The 170,500-barrel-a-day plant was scheduled to shut most of the main production units by May 1 for repairs expected to last four or five weeks, a person familiar with the plant’s operations said April 26. The equipment shut included a crude unit, coker, fluid catalytic cracker and alkylation unit, the person said.
The premium for conventional, 87-octane gasoline in Chicago dropped 19 cents to 14 cents a gallon versus futures trading on the New York Mercantile Exchange at 2:39 p.m., according to data compiled by Bloomberg.

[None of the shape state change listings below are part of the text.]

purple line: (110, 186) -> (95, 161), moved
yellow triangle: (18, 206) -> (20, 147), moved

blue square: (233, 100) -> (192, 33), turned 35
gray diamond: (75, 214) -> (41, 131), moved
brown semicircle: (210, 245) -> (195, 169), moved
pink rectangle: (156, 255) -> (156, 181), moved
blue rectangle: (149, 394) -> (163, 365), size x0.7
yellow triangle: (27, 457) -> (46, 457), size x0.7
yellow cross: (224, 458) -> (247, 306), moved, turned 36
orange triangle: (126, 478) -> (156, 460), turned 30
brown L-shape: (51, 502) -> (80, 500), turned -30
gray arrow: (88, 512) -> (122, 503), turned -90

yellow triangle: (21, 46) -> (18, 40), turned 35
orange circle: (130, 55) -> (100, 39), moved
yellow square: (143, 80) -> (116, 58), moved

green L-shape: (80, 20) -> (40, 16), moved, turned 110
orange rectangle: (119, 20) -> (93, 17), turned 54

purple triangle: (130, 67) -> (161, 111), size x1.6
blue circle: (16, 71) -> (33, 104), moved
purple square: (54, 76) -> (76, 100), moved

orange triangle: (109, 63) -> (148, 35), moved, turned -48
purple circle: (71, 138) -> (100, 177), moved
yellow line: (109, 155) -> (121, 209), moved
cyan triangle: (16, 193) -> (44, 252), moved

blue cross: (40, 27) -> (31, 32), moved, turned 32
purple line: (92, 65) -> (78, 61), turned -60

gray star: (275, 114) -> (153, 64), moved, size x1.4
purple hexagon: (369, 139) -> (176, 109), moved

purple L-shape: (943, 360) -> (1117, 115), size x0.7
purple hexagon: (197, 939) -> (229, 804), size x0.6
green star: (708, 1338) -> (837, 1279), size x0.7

Prompt delivery fell 18.54 cents to $2.7948 a gallon.
Citgo said maintenance was completed at the Lemont refinery in an e-mailed statement yesterday.
Conventional, 87-octane gasoline in the Gulf Coast rose 0.88 cent to a discount of 8.75 cents a gallon against futures.
Phillips 66 (PSX) reported a process upset yesterday at the Borger refinery in Texas, according to a filing with state regulators.
The company also released sulfur dioxide to a flare after a unit upset at its refinery in Westlake, Louisiana, according to a filing with the National Response Center. The release at 12:34 p.m. local time yesterday was secured and the upset was corrected, the filing showed.
Rich Johnson, a Phillips 66 spokesman, declined to comment on the upsets.
Conventional gasoline in New York Harbor weakened 0.12 cent to a premium of 1.88 cents versus futures.